[Start of section]

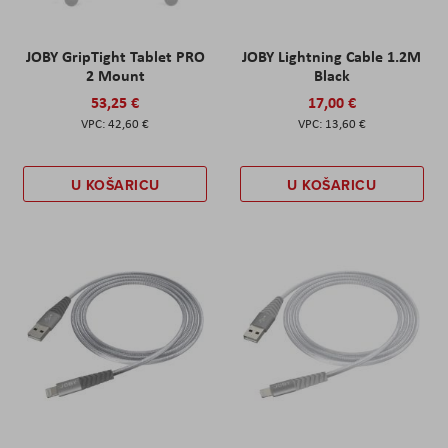
JOBY GripTight Tablet PRO
JOBY Lightning Cable 1.2M
2 Mount
Black
53,25 €
17,00 €
42,60 €
13,60 €
U KOŠARICU
U KOŠARICU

[End of section]

• What is required:
Repeat the whole of the material above exactly, but keep the pictures out.

• Finished exercise:
JOBY GripTight Tablet PRO
JOBY Lightning Cable 1.2M
2 Mount
Black
53,25 €
17,00 €
42,60 €
13,60 €
U KOŠARICU
U KOŠARICU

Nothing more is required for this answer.